An image from the Atlantic Oceanographic and Meteorological Laboratory showing the maximum sustained winds of hurricane Ike. Click on the image for the non-cropped view.

I also have a kmz file depicting the maximum sustained winds of hurricane Ike that you can download to Google Earth.

September 12, 2008

September 12th Video. This doesn't show the worst part of the storm....

Boards on the east side windows and the backyard cleared. Fortunately, I already had boards marked and cut to fit from our Rita preparations in 2005. We cannibalized our climbing wall in our garage to cover up some of our windows in 2005. Most of the boards can be put back on the climbing wall and have climbing holds reattached via bolts.

The plywood on the climbing wall doubles as hurricane protection for the east and north side downstairs windows. Here, with plywood removed, you can see the frame of the climbing wall.

North side downstairs windows boarded up.

7:37pm CDT in Sugar Land. Taken looking WNW from our backyard.

September 13, 2008

September 13th Video. Some video of the relatively light damage. There is a dead squirrel in this video, so if you're squeamish, don't watch...

Part of our fence was blown over, along with a Bradford Pear tree that was actually dead before the hurricane. So it wasn't a surprise that it too was blown over.

The overflow canal for Oyster Creek roughly ten feet higher than normal.

Alex and Heather out in front of our house on Saturday morning at 11am. The winds were finally calm enough (and I had surveyed the trees to check that nothing else would come down).

Downed Bradford Pear trees and downed limbs from Live Oaks on the west side of the intersection at Three Rivers and Riverbend Crossing.

Same place, but nearer Nails Creek (the cross street to the west).

At least Alex was having fun... Some of us cleared the street near the storm drain later that day.

In front of our house.

Our spa was empty before the hurricane.

A limb broken in one of our elm trees in the backyard.

My contraption to reinforce the garage door. It worked.

A downed limb at the end of Riverbend Crossing.

A downed tree at the end of Riverbend Crossing.

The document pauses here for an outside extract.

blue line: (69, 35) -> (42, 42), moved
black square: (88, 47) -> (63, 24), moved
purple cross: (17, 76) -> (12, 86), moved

A downed tree and limb near the park on Nails Creek.

The park on Nails Creek.

Snapped Hackberry trees along the canal between Nails Creek and Medio River.

September 14, 2008

Myron Brown, Pastor Rich Wolf, and Sam Maultsby repair a section of roof where shingles were blown off at New Hope Lutheran Church.

Myron Brown, Rich Wolf, Todd Hahn, and Sam Maultsby. Photo by Eric Baur.

We had to repair about 15 places where shingles were blown off. There was water in the church and other rooms as a result. Photo by Eric Baur.

September 17, 2008

September 17th Video "Candles".

September 20, 2008

September 20th Video An arcing power pole.

An uprooted tree that nearly hit a house at the corner of Sugar Crossing and Alice Drive, near Lexington Boulevard.

This is a house in our subdivision on S. Gabriel River Circle.

In addition to some other nice services, Texas Instruments provided its employees (me!) with ice.

Note arcing line (look for the blue light). This was too bright to look at. This occurred when turning on the power to our subdivision. They shut the power back off for a couple of hours to fix this. I have video of this and intend to eventually post it.